By TIM DAHLBERG
By TIM DAHLBERG
AP sports columnist
The images were indelible for Denver fans or anyone watching on TV as Tebowmania swept the nation.
On the sidelines, Tim Tebow was Tebowing after scoring yet another late touchdown. In his box upstairs, John Elway was trying his best to look excited about a quarterback he could barely stand to watch.
It was a shotgun marriage from the beginning, this unlikely pairing of a Hall of Fame passer with a quarterback who never seems comfortable in the pocket. Now they are likely to divorce, because with Peyton Manning coming aboard there’s going to be a different kind of mania sweeping the mile-high city.
For that, Bronco fans can thank the good people running the Indianapolis Colts. Without Manning on the open market, Elway likely would have been forced by popular demand to keep Tebow, just as the Broncos were finally forced to play him last year. Manning gave him an opening, and Elway reacted like the gambling quarterback he once was in landing the kind of quarterback he always wanted.
The move was brilliant, assuming Manning is healthy and remains healthy. That’s a big assumption, but Vegas oddsmakers quickly gave it their stamp of approval, lowering the odds of the Broncos winning the Super Bowl from as high as 50-1 to 10-1.
There are no odds on what happens to Tebow now. That’s too hard to predict, even for the grizzled bookies who thought by now they had seen everything in sports.
Does he remain in Denver as a backup to a quarterback who almost never took a snap off when he was healthy? Hard to imagine, especially because the new offense essentially will be Manning’s offense — no match for Tebow’s skill set. And surely Elway wouldn’t want to be in his box hearing chants of “We want Tebow” once again, should Manning somehow get off to a rocky start in Denver.

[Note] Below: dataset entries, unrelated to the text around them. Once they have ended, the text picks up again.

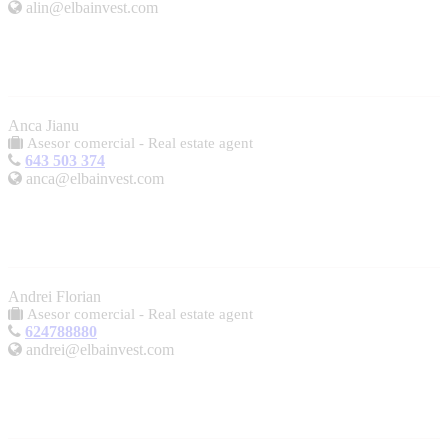
alin@elbainvest.com
Anca Jianu
Asesor comercial - Real estate agent
643 503 374
anca@elbainvest.com
Andrei Florian
Asesor comercial - Real estate agent
624788880
andrei@elbainvest.com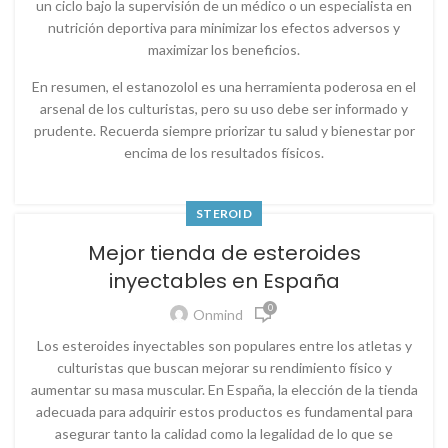
un ciclo bajo la supervisión de un médico o un especialista en
nutrición deportiva para minimizar los efectos adversos y
maximizar los beneficios.
En resumen, el estanozolol es una herramienta poderosa en el
arsenal de los culturistas, pero su uso debe ser informado y
prudente. Recuerda siempre priorizar tu salud y bienestar por
encima de los resultados físicos.
STEROID
Mejor tienda de esteroides
inyectables en España
0
Onmind
Los esteroides inyectables son populares entre los atletas y
culturistas que buscan mejorar su rendimiento físico y
aumentar su masa muscular. En España, la elección de la tienda
adecuada para adquirir estos productos es fundamental para
asegurar tanto la calidad como la legalidad de lo que se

But what do you do with a wobbly armed quarterback who never seems to pick it up until the fourth quarter? A quarterback who somehow found ways to win, but whose real attraction is as an attraction who can fill seats?
Nobody’s going to offer a first-round pick for him like the one the Broncos used prior to Elway’s arrival in 2010 to select him in the first place. Nobody’s going to retool their entire offense to take advantage of his running skills when there are still so many questions about his passing skills.
And what owner — other than, maybe, newcomer Shahid Khan in Jacksonville — is going to pay a premium for a Tebowmania craze that might already be over?
None of this, of course, is Tebow’s fault. He did everything asked of him in Denver, taking the Broncos to the playoffs for the first time in six years and even winning a playoff game against a battered Steelers team. He did it with utmost humility and utmost class, deferring credit to his teammates and making them believe they could win.
But the Broncos lost their last three regular season games — and the case could be made they should have lost their last six. They backed into the playoffs, as defensive coordinators figured out ways to take away Tebow’s legs and keep him contained.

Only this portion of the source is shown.